3. A concave reflector according to claim 1 in which each segment
is an assembly of parts which meet in a circular locus having a
radius which is less than the radius of a complete reflector.
4. A concave reflector according to claim 1 in which said moldable
material is a dielectric and an electrically conductive material is
incorporated in each segment adjacent said reflector surface.
5. A concave reflector according to claim 1 in which each of said
segments is compression-molded.
6. A concave reflector according to claim 1 in which the front
surface has an integrally-molded texture which scatters incident
solar energy while concentrating radio frequency energy.
7. A concave reflector according to claim 1 having the shape of a
paraboloid.
8. A concave reflector according to claim 1 which has a smooth
front surface capable of concentrating solar energy.

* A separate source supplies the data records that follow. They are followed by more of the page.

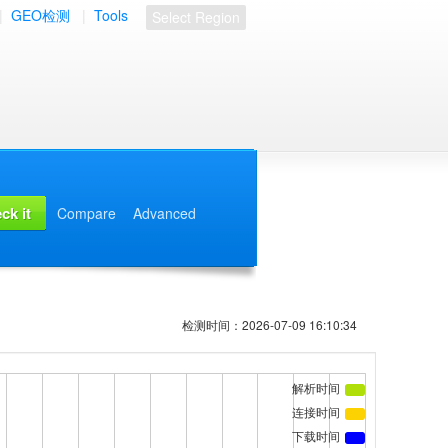
|
GEO检测
|
Tools
Select Region
Compare
Advanced
检测时间：2026-07-09 16:10:34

9. A concave reflector for radiant energy in the frequency range
including radio frequencies and visible light, said reflector being
made of substantially identical segments which can be assembled
along radial boundary lines to form a complete reflector, each
segment being independently formed in a fixed substantially rigid
configuraton of moldable material having a front portion providing
a segment of reflector surface and a rear portion containing
integrally-formed rigidizing ribs including at least a first radial
rib along a first radial edge and a second radial rib along the
second radial edge of said segment, means for fastening the first
rib of one segment to the second rib of a next-adjoining segment in
the assembly of a complete reflector, said first and second ribs
including integrally-formed indexing means for so mating each pair
of adjoining first and second ribs when the latter are fastened
together during assembly of a complete reflector that said segments
of reflector surface form a substantially continuous reflector in
which meeting edges of adjoining segments are substantially flush
with each other, in which said rear portion of each segment
contains also an integrally-molded support structure extending
between the first and second radial edges, and fixed on a circular
locus the radius of which is equal to or less than the radius of
the reflector, and means fixed to said support structure for
attaching said reflector to a support.
10. A concave reflector according to claim 9 in which a rigid
connecting member is fastened from an end of one support structure
to the adjoining end of the next-adjacent support structure, there
being at least as many of said connecting members as there are
pairs of adjoining ends of said support structure, so as to form a
substantially rigid support ring at the rear of said reflector, at
least some of said connecting members including means for attaching
said reflector to a support.
11. A concave reflector according to claim 10 in which said support
structure is a pair of substantially parallel circularly-oriented
ribs, and said rigid connecting members are each fastened between
said ribs at the adjoining ends of said support structures.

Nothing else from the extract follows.